Metro istasyonunda treni beklerken aniden boğazıma yapışan bir gıcıkla dakikalarca cebelleştim. O kadar şiddetli ve acı vericiydi ki su içmeme rağmen geçmiyordu. Hasta değildim. Arada böyle nedenini bilmediğim bir gıcık boğazıma yapışıverir benim. Ama bu kez çok fenaydı. Allah’tan eşim yanımdaydı. Sırtımı sıvazlıyor ara sıra hafif darbelerle gıcığa gıcık olduğunu anlatmaya çalışıyordu ama nafile. Artık sanırım mosmor kesilmiştim ki sütunların arkasından turist olduğu belli olan bir hanım bana fazla yaklaşmadan elindeki matarayı gösterdi.
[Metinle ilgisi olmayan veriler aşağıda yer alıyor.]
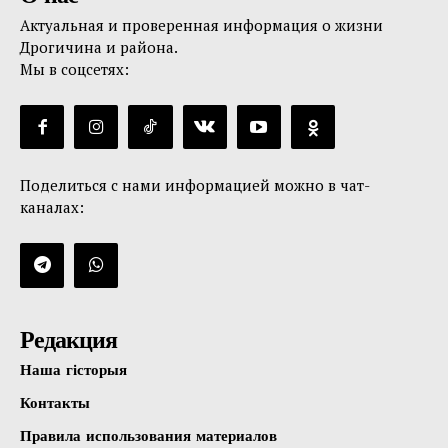
Актуальная и проверенная информация о жизни
Дрогичина и района.
Мы в соцсетях:
Поделиться с нами информацией можно в чат-
каналах:
Редакция
Наша гісторыя
Контакты
Правила использования материалов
O an ne diyeceğimi de bilemediğim için eşim su şişesini gösterdi. Ben de el kol hareketi ile teşekkür ederim işareti yaptım. Kadın da gülümseyerek ve yardım edememenin verdiği bir buruklukla o an gelmiş olan trene bindi. Benim öksürük de kesilmişti. Nasıl oldu anlamadım ama gerçekten kesilmişti. Belki hanımın yardımsever hamlesi belki ona cevap vereyim derken bir anda öksürükten dikkatimi almam etkili oldu bilmiyorum ama iyilik her zaman güzel bir şey.

EKSİ

Ezan okuma adabı

Ünlü bir müezzinin ezan okuyuşu geçen günlerde soysal medya başta olmak üzere bütün TV’lerde haber oldu. Anadolu’da sanırım Konya olmalı bilinen bir camiinin ödüllü müezzini olan kardeşimiz İstanbul’da Ayasofya’dan ezan okudu. Eyvallah çok güzel. Ancak bağırarak okunan ezan benim kulağımı tırmalıyor. İçime huşu vermesini isterim ezanın. Yumuşak bir şekilde insanın içine akmalı ezan. Mal satan satıcılar gibi ezan okumanın nesi övülür. Övülmeli mi? Sesi güzel olmasına güzel ama bağırmasa çok daha iyi olacak. Birde mahalle aralarında hoparlörden bağırarak ezanı çığırtarak okuma bir İstanbul geleneği değil.

BATI KÖKENLİ SİVİL TOPLUM KURULUŞLARI

Başka şeyler için dünyayı ayağa kaldırmayı başaran ve bir anda bütün dikkati o yöne toplamayı bilen batılı sivil toplum örgütleri nedense Suriye’de kaçırılıp malum terör örgütlerinin ağına düşürülen çocuklara ses çıkarmazlar. Son alınan bilgilere göre özellikle daha çok kız çocuklarının kaçırılma sayısının erkek çocuklarından daha fazla olduğu belirtiliyor. Burada elbette mesele kız erkek cinsi değildir. Çocukların kaçırılması karşısında o meşhur çocuk hakları örgütleri neden ayağa kalkmıyor ve neden kıyameti koparmıyorlar? Sivil toplum kurumlarına çok temkinli bakılmalıdır. Hele hele bazılarına. Web sitelerine girdiğinizde bol bol çocuk fotoğrafları ve savaşlar ve açlıklar sloganları. Sadece sloganlardan beslenen bu yalancı kurumların samimiyetine inanmamı kimse beklemesin. Kız çocuklarının veya çocukların terör örgütü tarafından kaçırılmasına nasıl sessiz kalınabiliyor? Mesele Türkiye’ye karşı örgütlenen bir terör örgütü olunca herkes sus pus.